The First Rule of Write Club…

Writing, like boxing, is an individual sport. Unless they’re co-authoring a research paper or in the rare case of attempting to collaborate on a novel (many of us like the idea of this, but fear the execution), writers generally spend countless hours working solo, locked away in self-induced solitary confinement. True, there may be other people around at times, (if they’re writing at a coffee shop or local drinking establishment) but the writer won’t know these people personally. There’s no pressure to keep up conversation with them, nor match them shot for shot while trying to forget someone. To the writer blistering their laptop’s keyboard or feverishly draining their pen’s ink onto notebooks, those other people may as well not even be there. The only company a writer keeps whilst writing is that of their characters. Hemingway probably said something like that once, but nobody really knows for sure.

But every once in awhile (like every third Wednesday or second Saturday of the month) we writers like to seek out the fellowship of other like-minded souls, which often comes in the form of a writing group. If you’re considering joining a local writing group, keep in mind that just like any other club, there are both pros and cons to the association. And above all else, there are rules. Unspoken as they may be, there are definitely rules that govern writing groups. Especially if the group is to be successful. And if you don’t want it to be successful, then why bother?

Ergo, the rules of write club are as follows…

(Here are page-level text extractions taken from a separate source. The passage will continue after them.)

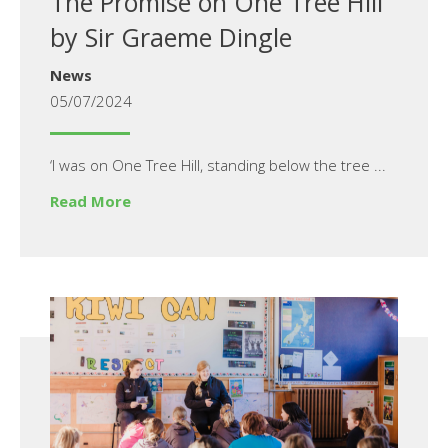
The Promise on One Tree Hill
by Sir Graeme Dingle
News
05/07/2024
‘I was on One Tree Hill, standing below the tree ...
Read More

  • The first rule of write club is you DO talk about your writing group. Especially to other writers. There is no need for secrecy here, and gaining new members occasionally is actually beneficial. There is the potential of a group becoming too large, but if kept to a manageable size, the broader and more diverse the group’s members in terms of experience and level of knowledge the better. Like with any good business, you want your group to thrive and grow. New blood is seldom a bad thing.
  • The second rule of write club is that continued attendance, while not mandatory, is strongly encouraged. While life dictates that one must miss a meeting from time to time, a group can only function with purpose if those within it show up and participate on a regular basis. If members aren’t showing up, the integrity of the group is hampered and the work being done within it suffers. (Then Rule #1 comes back into play)
  • The third rule of write club is you must demonstrate goodwill at all times. When requesting a critique from others, you must be willing to accept said feedback graciously, regardless of your level of agreement. Most often, the critique you receive will be legitimate and useful, if not favorable. But this won’t always be the case. Just keep in mind that while you may not agree with the feedback, it shouldn’t be taken as an offense or an all-encompassing indictment of your writing ability. It’s one person’s opinion, and you know what? You even asked for it. Learn what you can from it and move on.
  • The fourth rule of write club is, if you are continually asking for feedback, you must be prepared to offer it as well. Reciprocation is paramount, and with more substantial feedback than simply ‘I liked it.’ Feedback like this wouldn’t help you, and it won’t help anyone else, either. Take the time. Do the work. They did it for you.
  • The fifth and final rule of write club is that everyone must do their part in making all group members feel secure enough to speak openly within its confines. If any member doesn’t feel comfortable speaking up, either at the fear of being ridiculed, their thoughts brushed off or otherwise, they won’t get their questions answered. Not only won’t they get the benefits of being in a writing group, but they won’t grow as a writer, either. And honestly, isn’t that why most of us join a writing group in the first place?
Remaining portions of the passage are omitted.